Dua orang suster pun datang dengan membawa brankar, Stevi langsung di bawa masuk ICU. Alex dan Thomas menunggu Stevi di luar, Thomas dengan cepat menghubungi kedua orang tuanya dan juga Mami Stevi.
"Maya memang gila, lihat saja aku tidak akan melepaskan dia," geram Thomas.
Alex tampak frustasi, dia benar-benar tidak tahu harus melakukan apa. Baru saja dia ingin memperbaiki hubungannya dengan Stevi dan ingin membujuk Stevi supaya membatalkan gugatan cerainya.
"Kalau sampai terjadi kenapa-napa sama Stevi, aku bersumpah akan membunuhmu Maya," batin Alex dengan mengepalkan tangannya.
Tidak lama kemudian, orang tua Alex dan Mami Stevi datang.
"Bagaimana dengan keadaan Stevi?" tanya Mami Nia.
"Dokter masih memeriksanya, Tante," sahut Thomas.
Bobby mencengkram baju Alex. "Apa lagi yang sudah kamu lakukan Alex?" bentak Papa Bobby.
"Sudah Pa, nanti saja marahnya ini rumah sakit," seru Mama Linda menenangkan suaminya itu.
"Kalau sampai terjadi kenapa-napa sama Stevi, Papa tidak mau memaafkan kamu," ancam Papa Bobby.
Bobby memang sudah tahu kalau yang menabrak Stevi adalah Alex dan juga sekretarisnya cuma Bobby tidak mengatakannya karena takut Nia tambah marah dan membenci Alex.
Sedangkan Maya saat ini sudah berada di kantor polisi.
Tidak lama kemudian, pintu ruangan ICU pun terbuka.
"Bagaimana dengan kondisi anak saya, dok?" tanya Mami Nia.

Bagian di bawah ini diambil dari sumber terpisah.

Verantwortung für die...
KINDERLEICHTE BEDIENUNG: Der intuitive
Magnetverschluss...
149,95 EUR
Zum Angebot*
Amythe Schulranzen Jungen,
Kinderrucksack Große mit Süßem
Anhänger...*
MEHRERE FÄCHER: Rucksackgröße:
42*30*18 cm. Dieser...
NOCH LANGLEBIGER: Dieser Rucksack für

"Anak ibu harus segera di operasi karena anak ibu mengalami pendarahan hebat, dan saya mohon maaf karena tidak bisa menyelamatkan janinnya," seru Dokter.

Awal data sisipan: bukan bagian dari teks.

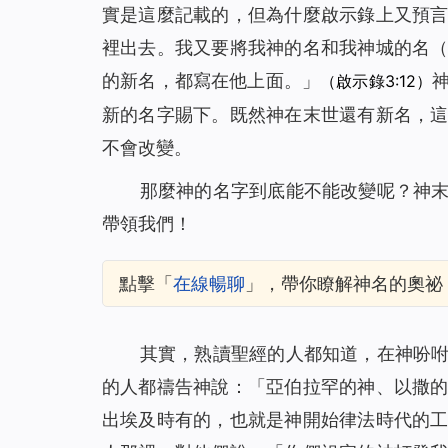
實是這麼記載的，但為什麼啟示錄上又預
裡出去。我又要將我神的名和我神城的名
的新名，都寫在他上面。
」
（啟示錄3:12）
新的名字賜下。既然神在末世還有新名，
不會改變。
那麼神的名字到底能不能改變呢？神
帶領我們！
點擊「
在線暢聊
」，帶你瞭解
神名的奧祕
其實，熟讀聖經的人都知道，在神吩
的人都禱告神說：「亞伯拉罕的神、以撒
出埃及時有的，也就是神開始律法時代的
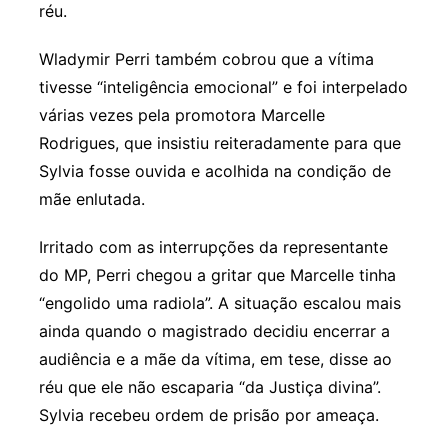
réu.
Wladymir Perri também cobrou que a vítima
tivesse “inteligência emocional” e foi interpelado
várias vezes pela promotora Marcelle
Rodrigues, que insistiu reiteradamente para que
Sylvia fosse ouvida e acolhida na condição de
mãe enlutada.
Irritado com as interrupções da representante
do MP, Perri chegou a gritar que Marcelle tinha
“engolido uma radiola”. A situação escalou mais
ainda quando o magistrado decidiu encerrar a
audiência e a mãe da vítima, em tese, disse ao
réu que ele não escaparia “da Justiça divina”.
Sylvia recebeu ordem de prisão por ameaça.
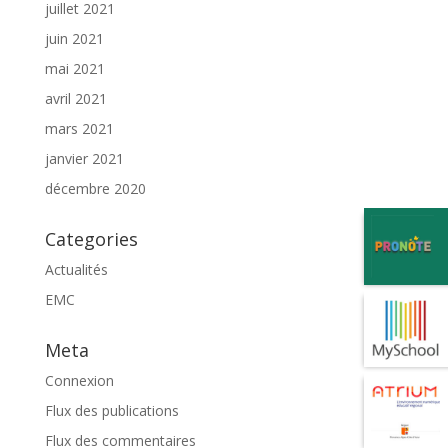
juillet 2021
juin 2021
mai 2021
avril 2021
mars 2021
janvier 2021
décembre 2020
Categories
Actualités
EMC
Meta
Connexion
Flux des publications
Flux des commentaires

Alex, Thomas, Bobby, dan Linda terkejut dengan ucapan dokter sedangkan Nia hanya bisa pasrah dan menangis.
"Inalillahi," gumam Mami Nia.
"A-apa? ja-ja-nin?" seru Alex terkejut.
"Iya Nak, saat ini Stevi sedang hamil dan usia kandungannya baru berusia satu bulan," sahut Mami Nia dengan deraian air mata.
Lemas sudah tubuh Alex, ia ambruk di lantai rumah sakit. Sementara itu suster segera membawa Stevi ke ruangan operasi, luruh sudah air mata Alex.

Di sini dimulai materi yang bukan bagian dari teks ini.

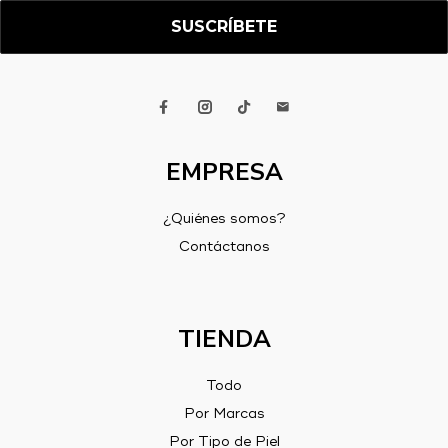
*
EMPRESA
¿Quiénes somos?
Contáctanos
TIENDA
Todo
Por Marcas
Por Tipo de Piel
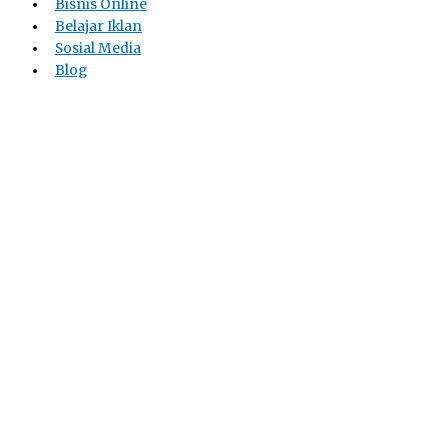
Bisnis Online
Belajar Iklan
Sosial Media
Blog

Dia tidak menyangka kalau saat ini Stevi sedang mengandung anaknya.
"Ya Allah, anakku," gumam Alex.
Sungguh saat ini perasaan Alex semakin bertambah bersalah dan rencananya untuk membujuk Stevi supaya membatalkan gugatan cerainya tidak akan pernah terkabul.